Religious profession of some kind was one of the common comforts of life; and Mrs. Joy Anderson was proud to marshal "for meetin'" each Sabbath a troop as numerous and well-behaved as the family party of Charity Carver or Hope Smith. William's mother was of a Puritan family, and vied with her female neighbors, whose names indicated the same proud descent, in having every able member of her household a regular attendant upon divine service.
From the country within a radius of five miles of the plain, old-fashioned, stone meeting house, came, for gossip as much as genuine worship, all the settlers—rich and poor, farmers, graziers, woodsmen and the few traffickers who were able to make their Yankee shrewdness a means of maintenance.
One of the principal men of the region comprised in the scattered village of New Vineyard, was Hugh Stewart, farmer and whilom speculator in lands and timber. His family was wont to journey from his residence to the church—a distance of two miles in a carryall.

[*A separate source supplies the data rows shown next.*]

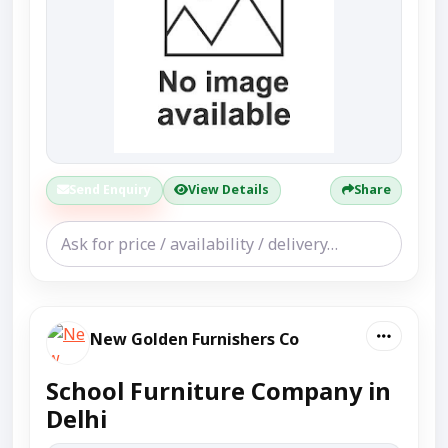
Send Enquiry
View Details
Share
New Golden Furnishers Co
School Furniture Company in
Delhi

This vehicle was the object of much reverence; and Hugh managed by frequent applications of varnish to keep it in that state of glossiness which constituted its chief awe in New Vineyard eyes. Regularly, rain or shine, its appearance at the last turn of the sandy road leading to the meeting-house was announced by some watchful youngster and the waiting worshipers, who usually assembled an hour in advance of sermon time, rushed to the porch to watch the family of the Stewarts dismount from their carriage. Though this practice was continued for a term of years, it never failed to awaken interest. I doubt if the London Lord Mayor's gilded chariot ever aroused more real excitement among his satiated townsmen than was evinced at each appearance of this ancient vehicle at the meeting-house steps.

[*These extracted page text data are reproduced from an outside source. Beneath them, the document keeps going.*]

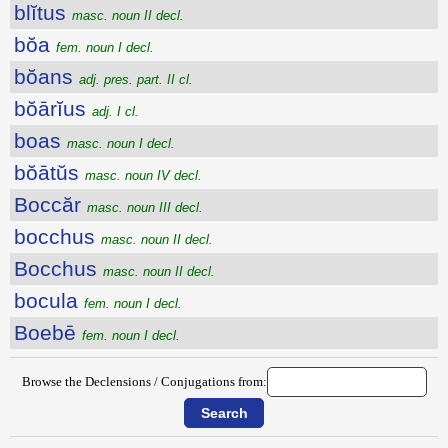
blĭtus
masc. noun II decl.
bŏa
fem. noun I decl.
bŏans
adj. pres. part. II cl.
bŏārĭus
adj. I cl.
boas
masc. noun I decl.
bŏātŭs
masc. noun IV decl.
Boccăr
masc. noun III decl.
bocchus
masc. noun II decl.
Bocchus
masc. noun II decl.
bocula
fem. noun I decl.
Boebē
fem. noun I decl.
Browse the Declensions / Conjugations from:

The occupants of the carryall were invariably checked off upon a score of fingers: "There's Hugh and Martha, and there's Dan'l and Marchant and Em'line and Car'line."
If one of these usual attendants happened for any reason to be absent, there were comments and surmises without number until some active investigator could ascertain the cause; and once learned, the news was whispered about from lips quivering with eagerness to tell unto ears twitching with anxiety to hear.
One of the most intensely interested of the watches was Mrs. Joy Anderson, who felt all that her religion would permit her to entertain of envy for the almost regal state in which the Stewarts were brought to church.
More than one scathing rebuke fell from her very capable tongue upon the well-calloused understanding of William, the senior Anderson. Her stock complaint is worthy of preservation as showing how little the style of marital reproach has varied within three-quarters of a century.
"I don't care for myself, and you know I don't; I don't say a grumbling word at you for not taking me to New York when Mrs. Stewart went with her husband though you know well enough you were quite as able to pay my way as he was to take his wife; and everybody knows that if anyone deserves a rest I do; but no, I never can go to visit my cousin Faith Brewster that I think the world of, though I've never seen her and only heard from her twice in my life, and she may have been dead these ten years for all I know or you care, and even then it would only be my duty to visit her grave and I could carry along a little box of mignonette, in case of, to plant on her last resting place—no I never say one word about these things, and I always spare your feelings instead of telling you how often Mrs. Stewart looks at me as if she had a kind of contemptuous pity for my suffering; but what I feel so awfully hurt about are the airs that the Stewart children put on when they get out of the carriage on Sunday at the meeting-house door; and we've got more than half the distance to travel and you could well afford something of the kind, and then we could get to the meeting-house even if some of us were sick, and because we've had not a day's sickness in the house in fifteen years is no sign we won't have, but all the more sign that it must come sooner or later—"
Though this some what inconsistent speech was received with no apparent emotion by the substantial husband and father whom it was intended to pierce with its sharp sarcasm; it always created a little excitement among the children.